Prenez le temps de réfléchir à cette affirmation qui s’inspire d’ouvrages tels que L’art de la guerre de Sun Tzu ou Le Guerrier pacifique de Dan Millman.

Qu’est-ce qui fait que nous portons la croyance qu’un bon leader doit avoir réponse à presque tout ? Pourquoi conservons-nous tous ces masques pour tenter de dissimuler notre vulnérabilité ? Et si la vulnérabilité était, au contraire, un indicateur important pour mesurer la réelle confiance en soi de l’individu, du leader d’équipe, du dirigeant et de l’influenceur ?

Nous vivons à une époque où les enjeux ne sont plus seulement compliqués, mais complexes. Au même moment, les problématiques d’inclusion des différentes générations et des différences culturelles résultent en enjeux de rareté de talents. En parallèle, les technologies évoluent à une vitesse exponentielle et nous apportent des défis auxquels l’être humain n’a jamais été exposé comme c’est le cas avec l’intelligence artificielle.

Il est d’autant plus important pour le leader d’avoir conscience de ses zones de vulnérabilité et d’être suffisamment lucide pour accepter et nommer qu’il n’a pas réponse à tout et que c’est la mise à profit de l’intelligence collective qui permettra de trouver la meilleure réponse.

De toute façon, malgré tous les masques et stratagèmes possibles pour avoir l’air en contrôle, les collaborateurs perçoivent souvent, bien avant la personne elle-même, ses zones de vulnérabilité. Certains craignent d’exposer leur vulnérabilité dans le milieu professionnel par peur d’être étiquetés comme faibles ou incompétents, surtout par ceux et celles qui se sentent confrontés. Gardez en tête que ceux qui vous reprochent le plus votre vulnérabilité ont eux-mêmes peur que leur manque de confiance et leurs efforts pour avoir l’air en contrôle soient démasqués.
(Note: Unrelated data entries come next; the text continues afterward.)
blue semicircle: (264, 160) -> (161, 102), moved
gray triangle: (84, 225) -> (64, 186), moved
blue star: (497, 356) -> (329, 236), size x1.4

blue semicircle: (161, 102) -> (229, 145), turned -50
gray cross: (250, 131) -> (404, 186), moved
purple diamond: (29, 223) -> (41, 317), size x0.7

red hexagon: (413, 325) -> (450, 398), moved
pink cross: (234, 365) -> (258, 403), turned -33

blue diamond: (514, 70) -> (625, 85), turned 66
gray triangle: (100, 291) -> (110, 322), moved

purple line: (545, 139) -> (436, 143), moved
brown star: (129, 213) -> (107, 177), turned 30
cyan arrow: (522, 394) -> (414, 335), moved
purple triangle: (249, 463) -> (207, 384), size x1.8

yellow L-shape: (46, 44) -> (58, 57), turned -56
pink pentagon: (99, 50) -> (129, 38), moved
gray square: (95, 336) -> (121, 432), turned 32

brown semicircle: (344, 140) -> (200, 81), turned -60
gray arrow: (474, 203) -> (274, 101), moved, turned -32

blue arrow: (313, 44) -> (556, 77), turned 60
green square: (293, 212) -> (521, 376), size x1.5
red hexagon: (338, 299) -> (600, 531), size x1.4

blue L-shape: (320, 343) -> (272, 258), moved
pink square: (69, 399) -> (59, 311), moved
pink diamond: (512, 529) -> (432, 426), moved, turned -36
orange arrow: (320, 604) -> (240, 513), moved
Ceci étant, comment faire la transition entre un mode de fonctionnement plus traditionnel vers celui qui se permet davantage de vulnérabilité devant les pairs, les employés et les patrons ?

Il y a une grande différence entre être conscient de ses zones de vulnérabilité et mettre en place des moyens pour les colmater, seul ou en équipe, et prétexter sa vulnérabilité pour excuser un comportement inadéquat ou une incompétence.

D’autre part, votre capacité à rassurer les différentes parties prenantes ainsi que votre capacité à vous entourer de talents et d’expertises diversifiées fera en sorte que votre performance d’équipe augmentera et plus personne de remettra en cause votre mode de fonctionnement si les résultats sont au rendez-vous.

Dans tous les cas, accepter et nommer votre vulnérabilité donnera l’exemple et une forme de permission implicite à vos collaborateurs qu’eux aussi peuvent en faire autant. En leur donnant ainsi le droit de ne pas tout savoir, de se tromper, de les soutenir à se relever d’un échec, vous leur donnerai le droit d’essayer, de créer, de se développer et d’innover.

C’est le meilleur moyen de faire face aux enjeux complexes, d’attirer et de fidéliser vos meilleurs talents et, ainsi, d’assurer la croissance et la pérennité de nos entreprises dans un mode du travail 4.0.